I agree with the fellow above.


----------



## Opium (May 8, 2010)

I just received another Acekard 2i from shoptemp, so I'd recommend them. I guess I might be biased though


----------



## Spikey (May 8, 2010)

The prices on ShopTemp are good. And by purchasing from them you're also supporting GBAtemp. And you'll get good support as well. If for whatever reason you're against ShopTemp, I've had good experiences with 0shippingzone, so I'd also recommend them.

But I repeat that buying from ShopTemp supports GBAtemp so please do that.


----------



## Costello (May 8, 2010)

well you are basically asking your questions exactly on the shoptemp place 
	

	
	
		
		

		
		
	


	



if you want to give back to the community you should buy from shoptemp.
if you only care about yourself and want to get the lowest prices, you can maybe find a little cheaper elsewhere (though shoptemp's pretty cheap already! 
	

	
	
		
		

		
		
	


	




 )


----------



## T3GZdev (May 8, 2010)

Spikey said:
			
		

> The prices on ShopTemp are good. And by purchasing from them you're also supporting GBAtemp. And you'll get good support as well. If for whatever reason you're against ShopTemp, I've had good experiences with 0shippingzone, so I'd also recommend them.
> 
> But I repeat that buying from ShopTemp supports GBAtemp so please do that.

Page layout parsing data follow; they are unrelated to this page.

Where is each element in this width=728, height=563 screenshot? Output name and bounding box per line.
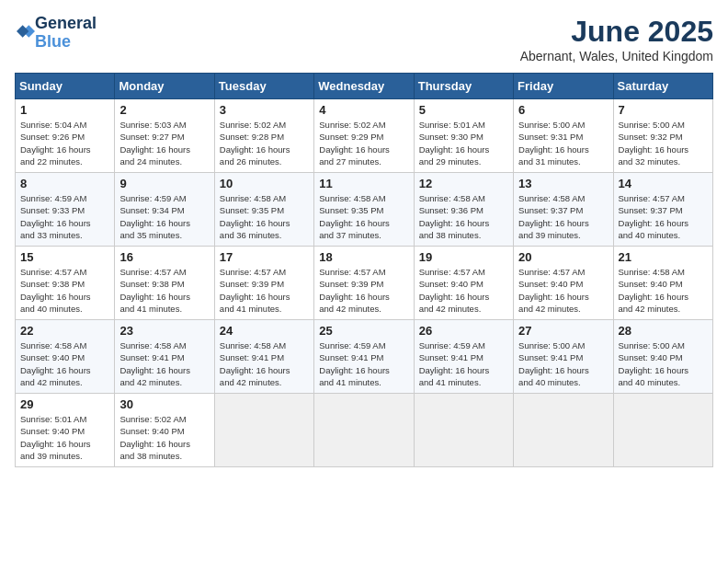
day-number: 26 <box>419 324 508 338</box>
calendar-day-cell <box>314 394 414 467</box>
day-number: 30 <box>119 397 209 411</box>
day-info: Sunrise: 5:02 AM Sunset: 9:28 PM Dayligh… <box>220 119 309 167</box>
day-number: 22 <box>20 324 109 338</box>
calendar-day-cell: 22Sunrise: 4:58 AM Sunset: 9:40 PM Dayli… <box>16 320 115 394</box>
day-info: Sunrise: 5:04 AM Sunset: 9:26 PM Dayligh… <box>20 119 109 167</box>
day-number: 20 <box>518 250 608 264</box>
day-info: Sunrise: 4:59 AM Sunset: 9:34 PM Dayligh… <box>119 192 209 241</box>
calendar-body: 1Sunrise: 5:04 AM Sunset: 9:26 PM Daylig… <box>16 99 713 467</box>
calendar-day-cell: 10Sunrise: 4:58 AM Sunset: 9:35 PM Dayli… <box>214 173 313 247</box>
day-info: Sunrise: 4:58 AM Sunset: 9:35 PM Dayligh… <box>319 192 408 241</box>
day-info: Sunrise: 4:58 AM Sunset: 9:37 PM Dayligh… <box>518 192 608 241</box>
title-area: June 2025 Abernant, Wales, United Kingdo… <box>520 15 713 63</box>
day-info: Sunrise: 4:57 AM Sunset: 9:38 PM Dayligh… <box>20 266 109 315</box>
day-info: Sunrise: 5:00 AM Sunset: 9:31 PM Dayligh… <box>518 119 608 167</box>
day-number: 2 <box>119 103 209 117</box>
day-number: 6 <box>518 103 608 117</box>
calendar-header-cell: Tuesday <box>214 74 313 99</box>
day-number: 29 <box>20 397 109 411</box>
logo-text: GeneralBlue <box>35 15 97 52</box>
calendar-day-cell: 7Sunrise: 5:00 AM Sunset: 9:32 PM Daylig… <box>613 99 712 173</box>
calendar-day-cell: 6Sunrise: 5:00 AM Sunset: 9:31 PM Daylig… <box>514 99 613 173</box>
day-info: Sunrise: 5:03 AM Sunset: 9:27 PM Dayligh… <box>119 119 209 167</box>
day-info: Sunrise: 4:57 AM Sunset: 9:37 PM Dayligh… <box>619 192 708 241</box>
calendar-header-cell: Sunday <box>16 74 115 99</box>
day-number: 7 <box>619 103 708 117</box>
calendar-header-cell: Friday <box>514 74 613 99</box>
calendar-day-cell: 19Sunrise: 4:57 AM Sunset: 9:40 PM Dayli… <box>414 247 513 320</box>
page-header: GeneralBlue June 2025 Abernant, Wales, U… <box>15 15 713 63</box>
day-number: 27 <box>518 324 608 338</box>
calendar-day-cell: 4Sunrise: 5:02 AM Sunset: 9:29 PM Daylig… <box>314 99 414 173</box>
day-info: Sunrise: 4:57 AM Sunset: 9:38 PM Dayligh… <box>119 266 209 315</box>
calendar-day-cell: 20Sunrise: 4:57 AM Sunset: 9:40 PM Dayli… <box>514 247 613 320</box>
calendar-table: SundayMondayTuesdayWednesdayThursdayFrid… <box>15 73 713 467</box>
calendar-day-cell: 2Sunrise: 5:03 AM Sunset: 9:27 PM Daylig… <box>115 99 214 173</box>
day-number: 19 <box>419 250 508 264</box>
calendar-week-row: 8Sunrise: 4:59 AM Sunset: 9:33 PM Daylig… <box>16 173 713 247</box>
day-number: 28 <box>619 324 708 338</box>
day-number: 17 <box>220 250 309 264</box>
calendar-day-cell: 11Sunrise: 4:58 AM Sunset: 9:35 PM Dayli… <box>314 173 414 247</box>
logo: GeneralBlue <box>15 15 97 52</box>
day-info: Sunrise: 4:59 AM Sunset: 9:41 PM Dayligh… <box>419 339 508 388</box>
calendar-day-cell: 5Sunrise: 5:01 AM Sunset: 9:30 PM Daylig… <box>414 99 513 173</box>
day-info: Sunrise: 5:01 AM Sunset: 9:30 PM Dayligh… <box>419 119 508 167</box>
calendar-day-cell: 24Sunrise: 4:58 AM Sunset: 9:41 PM Dayli… <box>214 320 313 394</box>
day-info: Sunrise: 4:58 AM Sunset: 9:35 PM Dayligh… <box>220 192 309 241</box>
calendar-day-cell: 12Sunrise: 4:58 AM Sunset: 9:36 PM Dayli… <box>414 173 513 247</box>
day-info: Sunrise: 4:58 AM Sunset: 9:40 PM Dayligh… <box>20 339 109 388</box>
location-title: Abernant, Wales, United Kingdom <box>520 49 713 63</box>
day-info: Sunrise: 4:57 AM Sunset: 9:39 PM Dayligh… <box>319 266 408 315</box>
day-info: Sunrise: 5:00 AM Sunset: 9:32 PM Dayligh… <box>619 119 708 167</box>
calendar-week-row: 22Sunrise: 4:58 AM Sunset: 9:40 PM Dayli… <box>16 320 713 394</box>
day-info: Sunrise: 4:58 AM Sunset: 9:41 PM Dayligh… <box>119 339 209 388</box>
day-number: 1 <box>20 103 109 117</box>
day-info: Sunrise: 4:57 AM Sunset: 9:40 PM Dayligh… <box>518 266 608 315</box>
day-number: 15 <box>20 250 109 264</box>
calendar-day-cell: 29Sunrise: 5:01 AM Sunset: 9:40 PM Dayli… <box>16 394 115 467</box>
logo-icon <box>17 22 35 40</box>
calendar-day-cell: 14Sunrise: 4:57 AM Sunset: 9:37 PM Dayli… <box>613 173 712 247</box>
day-number: 3 <box>220 103 309 117</box>
day-info: Sunrise: 5:01 AM Sunset: 9:40 PM Dayligh… <box>20 413 109 462</box>
calendar-day-cell: 30Sunrise: 5:02 AM Sunset: 9:40 PM Dayli… <box>115 394 214 467</box>
calendar-day-cell: 15Sunrise: 4:57 AM Sunset: 9:38 PM Dayli… <box>16 247 115 320</box>
calendar-day-cell <box>613 394 712 467</box>
calendar-day-cell: 13Sunrise: 4:58 AM Sunset: 9:37 PM Dayli… <box>514 173 613 247</box>
day-number: 24 <box>220 324 309 338</box>
calendar-day-cell: 25Sunrise: 4:59 AM Sunset: 9:41 PM Dayli… <box>314 320 414 394</box>
day-info: Sunrise: 5:00 AM Sunset: 9:41 PM Dayligh… <box>518 339 608 388</box>
day-number: 25 <box>319 324 408 338</box>
day-info: Sunrise: 4:57 AM Sunset: 9:39 PM Dayligh… <box>220 266 309 315</box>
day-number: 12 <box>419 177 508 190</box>
calendar-day-cell: 23Sunrise: 4:58 AM Sunset: 9:41 PM Dayli… <box>115 320 214 394</box>
calendar-day-cell: 17Sunrise: 4:57 AM Sunset: 9:39 PM Dayli… <box>214 247 313 320</box>
calendar-day-cell <box>514 394 613 467</box>
day-number: 23 <box>119 324 209 338</box>
day-number: 4 <box>319 103 408 117</box>
day-number: 8 <box>20 177 109 190</box>
calendar-day-cell: 16Sunrise: 4:57 AM Sunset: 9:38 PM Dayli… <box>115 247 214 320</box>
day-number: 11 <box>319 177 408 190</box>
day-info: Sunrise: 4:59 AM Sunset: 9:41 PM Dayligh… <box>319 339 408 388</box>
calendar-week-row: 29Sunrise: 5:01 AM Sunset: 9:40 PM Dayli… <box>16 394 713 467</box>
month-title: June 2025 <box>520 15 713 49</box>
day-number: 9 <box>119 177 209 190</box>
day-info: Sunrise: 4:59 AM Sunset: 9:33 PM Dayligh… <box>20 192 109 241</box>
day-info: Sunrise: 5:02 AM Sunset: 9:29 PM Dayligh… <box>319 119 408 167</box>
day-info: Sunrise: 4:58 AM Sunset: 9:41 PM Dayligh… <box>220 339 309 388</box>
calendar-header-cell: Saturday <box>613 74 712 99</box>
calendar-day-cell <box>214 394 313 467</box>
calendar-header-cell: Thursday <box>414 74 513 99</box>
calendar-day-cell: 3Sunrise: 5:02 AM Sunset: 9:28 PM Daylig… <box>214 99 313 173</box>
calendar-day-cell: 27Sunrise: 5:00 AM Sunset: 9:41 PM Dayli… <box>514 320 613 394</box>
calendar-header-row: SundayMondayTuesdayWednesdayThursdayFrid… <box>16 74 713 99</box>
calendar-day-cell: 9Sunrise: 4:59 AM Sunset: 9:34 PM Daylig… <box>115 173 214 247</box>
day-info: Sunrise: 5:00 AM Sunset: 9:40 PM Dayligh… <box>619 339 708 388</box>
calendar-day-cell: 1Sunrise: 5:04 AM Sunset: 9:26 PM Daylig… <box>16 99 115 173</box>
calendar-week-row: 1Sunrise: 5:04 AM Sunset: 9:26 PM Daylig… <box>16 99 713 173</box>
day-number: 21 <box>619 250 708 264</box>
day-info: Sunrise: 5:02 AM Sunset: 9:40 PM Dayligh… <box>119 413 209 462</box>
day-number: 18 <box>319 250 408 264</box>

the acekard 2i at  0shippingzone is $14.85 ,  btw dows th eacekard 2i from shop tempt come with the micro sd card reader?


----------



## T3GZdev (May 8, 2010)

Costello said:
			
		

> well you are basically asking your questions exactly on the shoptemp place
> 
> 
> 
> ...



can i use my prepaid debit visa card to buy it fro the shoptempt?


----------



## Costello (May 8, 2010)

there's all sorts of options, i guess Paypal supports that payment method?

edit: on shoptemp acekards 2i have no microSD reader (some people do get it, some people dont, so its not guaranteed)


----------



## T3GZdev (May 8, 2010)

Costello said:
			
		

> there's all sorts of options, i guess Paypal supports that payment method?
> 
> edit: on shoptemp acekards 2i have no microSD reader (some people do get it, some people dont, so its not guaranteed)

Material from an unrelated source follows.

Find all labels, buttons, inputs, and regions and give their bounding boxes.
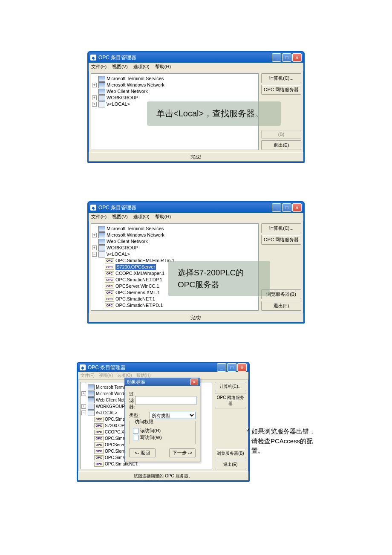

so i can only use paypal? whats alert pay?


----------



## rikuumi (May 8, 2010)

DSMonkey
You get your Acekard within 2-3 days and it only costs about 20$ with shipping costs.




PS. Avoid shoptemp like a cancer!


----------



## Finishoff (May 8, 2010)

Simplymods hands down if your in the US. The shipping is pretty fast from 3-5 days. I recently ordered a Acekard 2i from their site and it comes complete with the original box, microsd reader the cart itself and a free pink stylus. 

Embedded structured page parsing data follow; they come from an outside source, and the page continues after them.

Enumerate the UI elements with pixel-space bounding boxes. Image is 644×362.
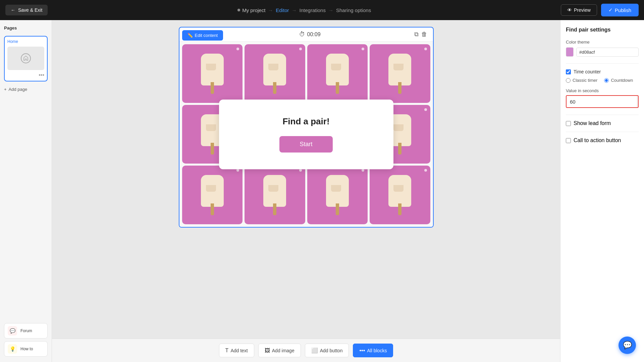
- timer-display: 00:09: [307, 32, 321, 38]
- text-icon: T: [225, 348, 229, 354]
- nav-separator-1: →: [268, 7, 273, 13]
- cta-label: Call to action button: [574, 137, 621, 143]
- nav-right: 👁 Preview ✓ Publish: [561, 4, 639, 16]
- left-sidebar: Pages Home ••• + Add page 💬 Forum: [0, 20, 52, 362]
- grid-cell: [370, 166, 430, 224]
- sidebar-bottom: 💬 Forum 💡 How to: [4, 323, 48, 357]
- howto-label: How to: [20, 347, 33, 351]
- eye-icon: 👁: [567, 7, 572, 13]
- plus-icon: +: [4, 87, 7, 92]
- right-panel: Find pair settings Color theme Time coun…: [560, 20, 644, 362]
- time-counter-checkbox[interactable]: [566, 69, 571, 74]
- nav-editor[interactable]: Editor: [276, 7, 289, 13]
- game-header-actions: ⧉ 🗑: [414, 31, 427, 38]
- countdown-radio[interactable]: [604, 78, 609, 83]
- grid-cell: [182, 44, 243, 103]
- page-card-home[interactable]: Home •••: [4, 36, 48, 81]
- divider-3: [566, 132, 639, 132]
- grid-cell: [182, 166, 243, 224]
- edit-content-button[interactable]: ✏️ Edit content: [182, 30, 223, 41]
- all-blocks-button[interactable]: ••• All blocks: [353, 344, 393, 357]
- page-home-label: Home: [7, 39, 44, 44]
- add-image-button[interactable]: 🖼 Add image: [258, 344, 301, 357]
- canvas-wrapper: ✏️ Edit content Moves: 0 ⏱ 00:09: [179, 27, 434, 228]
- time-counter-row: Time counter: [566, 69, 639, 74]
- cta-row: Call to action button: [566, 137, 639, 143]
- blocks-icon: •••: [359, 348, 365, 354]
- color-theme-section: Color theme: [566, 40, 639, 57]
- classic-timer-radio[interactable]: [566, 78, 571, 83]
- chat-bubble[interactable]: 💬: [619, 337, 636, 354]
- publish-button[interactable]: ✓ Publish: [601, 4, 639, 16]
- add-page-label: Add page: [9, 87, 28, 92]
- image-icon: 🖼: [265, 348, 270, 354]
- add-button-label: Add button: [320, 348, 343, 353]
- bottom-toolbar: T Add text 🖼 Add image ⬜ Add button ••• …: [52, 339, 560, 362]
- color-hex-input[interactable]: [576, 48, 639, 57]
- classic-timer-label: Classic timer: [573, 78, 597, 83]
- home-icon: [23, 56, 28, 61]
- back-arrow-icon: ←: [11, 7, 15, 13]
- project-dot: [237, 9, 240, 11]
- lead-form-checkbox[interactable]: [566, 121, 571, 126]
- save-exit-label: Save & Exit: [18, 7, 42, 13]
- decrement-button[interactable]: ▼: [637, 102, 639, 107]
- sidebar-item-howto[interactable]: 💡 How to: [4, 341, 48, 357]
- canvas-frame: Moves: 0 ⏱ 00:09 ⧉ 🗑: [179, 27, 434, 228]
- grid-cell: [370, 44, 430, 103]
- edit-content-label: Edit content: [195, 33, 218, 38]
- nav-center: My project → Editor → Integrations → Sha…: [237, 7, 371, 13]
- countdown-option: Countdown: [604, 78, 633, 83]
- classic-timer-option: Classic timer: [566, 78, 597, 83]
- forum-icon: 💬: [8, 326, 17, 336]
- grid-cell: [245, 44, 305, 103]
- number-input-wrapper: ▲ ▼: [566, 95, 639, 108]
- timer-type-row: Classic timer Countdown: [566, 78, 639, 83]
- color-swatch[interactable]: [566, 47, 574, 57]
- nav-integrations[interactable]: Integrations: [300, 7, 326, 13]
- add-text-button[interactable]: T Add text: [219, 344, 254, 357]
- panel-title: Find pair settings: [566, 27, 639, 33]
- overlay-title: Find a pair!: [239, 116, 373, 127]
- howto-icon: 💡: [8, 344, 17, 354]
- cta-checkbox[interactable]: [566, 138, 571, 143]
- preview-label: Preview: [574, 7, 591, 13]
- delete-button[interactable]: 🗑: [421, 31, 427, 38]
- forum-label: Forum: [20, 328, 32, 333]
- canvas-area: ✏️ Edit content Moves: 0 ⏱ 00:09: [52, 20, 560, 362]
- nav-separator-2: →: [292, 7, 297, 13]
- time-counter-section: Time counter Classic timer Countdown Val…: [566, 69, 639, 108]
- add-page-button[interactable]: + Add page: [4, 85, 48, 93]
- add-text-label: Add text: [230, 348, 248, 353]
- button-icon: ⬜: [311, 347, 318, 354]
- add-image-label: Add image: [272, 348, 294, 353]
- preview-button[interactable]: 👁 Preview: [561, 4, 597, 16]
- seconds-input[interactable]: [567, 96, 637, 107]
- countdown-label: Countdown: [611, 78, 633, 83]
- value-seconds-section: Value in seconds ▲ ▼: [566, 88, 639, 108]
- edit-content-bar: ✏️ Edit content: [182, 30, 223, 41]
- increment-button[interactable]: ▲: [637, 96, 639, 102]
- add-button-button[interactable]: ⬜ Add button: [305, 344, 349, 357]
- page-options-button[interactable]: •••: [39, 72, 44, 78]
- top-nav: ← Save & Exit My project → Editor → Inte…: [0, 0, 644, 20]
- color-row: [566, 47, 639, 57]
- publish-label: Publish: [615, 7, 631, 13]
- nav-sharing[interactable]: Sharing options: [336, 7, 371, 13]
- copy-button[interactable]: ⧉: [414, 31, 419, 38]
- save-exit-button[interactable]: ← Save & Exit: [5, 5, 48, 15]
- page-thumbnail: [7, 47, 44, 70]
- time-counter-label: Time counter: [574, 69, 601, 74]
- lead-form-row: Show lead form: [566, 120, 639, 126]
- grid-cell: [307, 44, 368, 103]
- game-container: Find a pair! Start: [179, 42, 433, 227]
- page-thumb-icon: [21, 53, 31, 63]
- start-button[interactable]: Start: [279, 136, 332, 153]
- lead-form-label: Show lead form: [574, 120, 611, 126]
- value-seconds-label: Value in seconds: [566, 88, 639, 93]
- all-blocks-label: All blocks: [367, 348, 387, 353]
- grid-cell: [307, 166, 368, 224]
- pages-title: Pages: [4, 25, 48, 31]
- sidebar-item-forum[interactable]: 💬 Forum: [4, 323, 48, 339]
- game-overlay: Find a pair! Start: [219, 100, 393, 169]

Paypal is accepted and first class shipping is only $1.99. You will get a tracking number once the item ships (same day or 24 hours depend when you order.)


Edith yeah here's the link:http://www.simplymods.com/products/Acekard-2i.html


----------



## viz (May 8, 2010)

simplymods is cheap and legit

+fast ship since they are in usa


----------



## T3GZdev (May 9, 2010)

Costello said:
			
		

> there's all sorts of options, i guess Paypal supports that payment method?
> 
> edit: on shoptemp acekards 2i have no microSD reader (some people do get it, some people dont, so its not guaranteed)


hi i just orderd from shoptempt what does, This order is marked as Awaiting Fulfillment, mean?


----------



## Deleted-19228 (May 9, 2010)

They are waiting on stock to ship it out.


----------



## T3GZdev (May 10, 2010)

Neptune said:
			
		

> They are waiting on stock to ship it out.



k now it says completed.? which means?


----------



## Costello (May 10, 2010)

it means your order has been processed and is being taken care of, getting ready for shipping (will be shipped in the next hours)


----------



## T3GZdev (May 10, 2010)

Costello said:
			
		

> it means your order has been processed and is being taken care of, getting ready for shipping (will be shipped in the next hours)




oh thanks, i got that completed message on Sat, May 8, 2010 at 7:47 PM (yesterday)so that means its already shipped?


----------



## Costello (May 10, 2010)

when its shipped you will receive an email about it, dont worry


----------



## T3GZdev (May 10, 2010)

Costello said:
			
		

> when its shipped you will receive an email about it, dont worry


ok sir , thanks


----------



## Porivian (May 11, 2010)

I bought 3 Acekard 2i's from them 34 days ago - and have yet to get ANYTHING about this order from them. Should I be concerned?
Order #612 - Support ticket # 658488 (just opened today). I hope they do something to make this right - this is ridiculous!!!


----------



## shaunj66 (May 11, 2010)

Porivian said:
			
		

> I bought 3 Acekard 2i's from them 34 days ago - and have yet to get ANYTHING about this order from them. Should I be concerned?
> Order #612 - Support ticket # 658488 (just opened today). I hope they do something to make this right - this is ridiculous!!!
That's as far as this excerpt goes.